It’s only September but with the football codes drawing to a close for another season and most international events done and dusted for another year, it is timely to look back on a year where cheating has reached new heights.

Just as importantly, we have seen many sports governing bodies turn a blind eye with weak or no action at all.

This week has seen the fallout of what many are describing as the worst act of cheating in sporting history.

To inject EPO or steroids no doubt gives unfair advantage to a competitor and, once caught, brings shame and disrepute to both the athlete and the sport in question. But for a Formula One team, in this case Renault, to order driver Nelson Piquet Jr to deliberately crash at high speed to gain position for team-mate Fernando Alonso, takes the stakes to a whole new level.

It bordered on life threatening for Piquet, his fellow drivers and potentially race stewards and the crowd. The stakes were so much higher than performance enhancing drug use.

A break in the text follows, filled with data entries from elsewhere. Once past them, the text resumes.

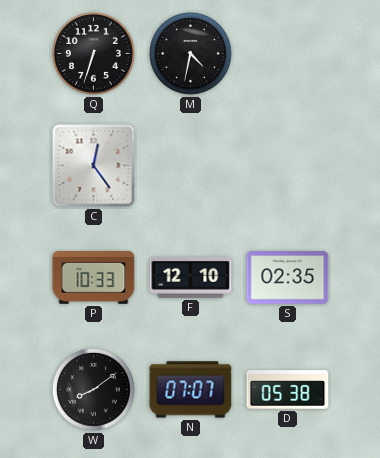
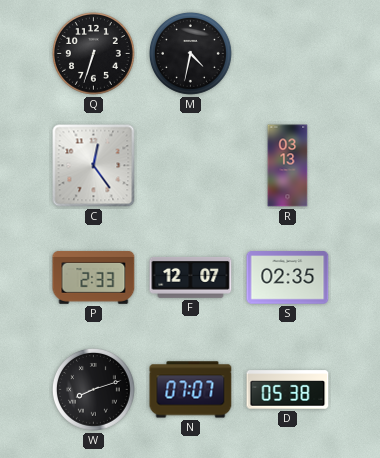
R: none -> 03:13
P: 10:33 -> 2:33
F: 12:10 -> 12:07
W: 8:09 -> 8:12
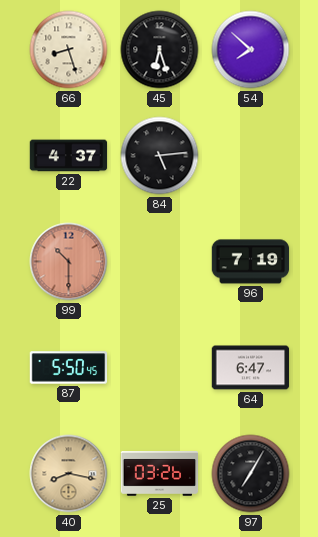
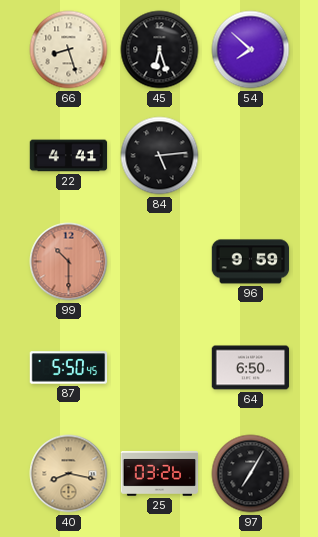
22: 4:37 -> 4:41
96: 7:19 -> 9:59
64: 6:47 -> 6:50
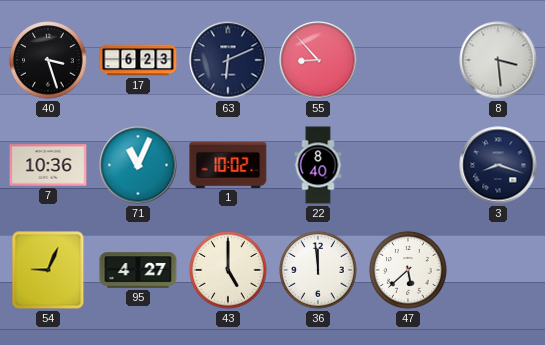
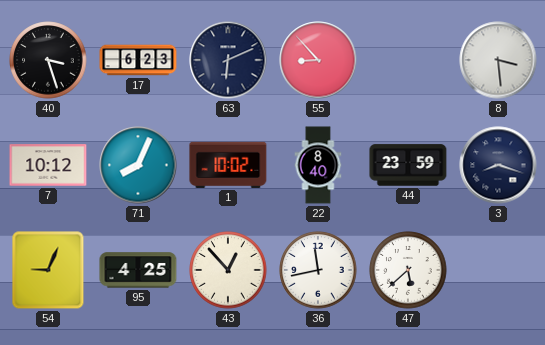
7: 10:36 -> 10:12
71: 11:04 -> 8:04
44: none -> 23:59
95: 4:27 -> 4:25
43: 5:00 -> 12:53
36: 11:59 -> 11:43
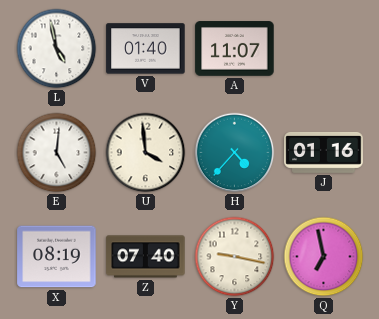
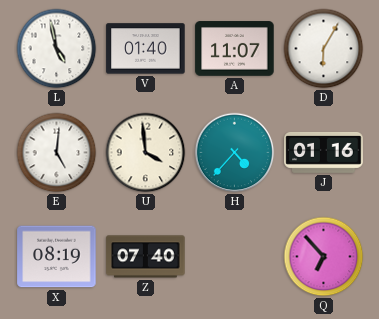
D: none -> 6:05
Y: 9:17 -> none
Q: 6:58 -> 6:53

Team principle Flavio Briatore and engineering director Pat Symonds have been given the flick for their role in the events at last year’s Singapore GP, leaving the FIA with only one viable course of action – to suspend Renault for at least one season, preferably many.

Such a decision would be significantly more than the lily livered efforts of UEFA this week in their lifting of a two match suspension on Arsenal striker Eduardo, originally banned for a blatant and goal winning dive in last month’s Champions League qualifier against Glasgow Celtic.

Simulation is pure cheating.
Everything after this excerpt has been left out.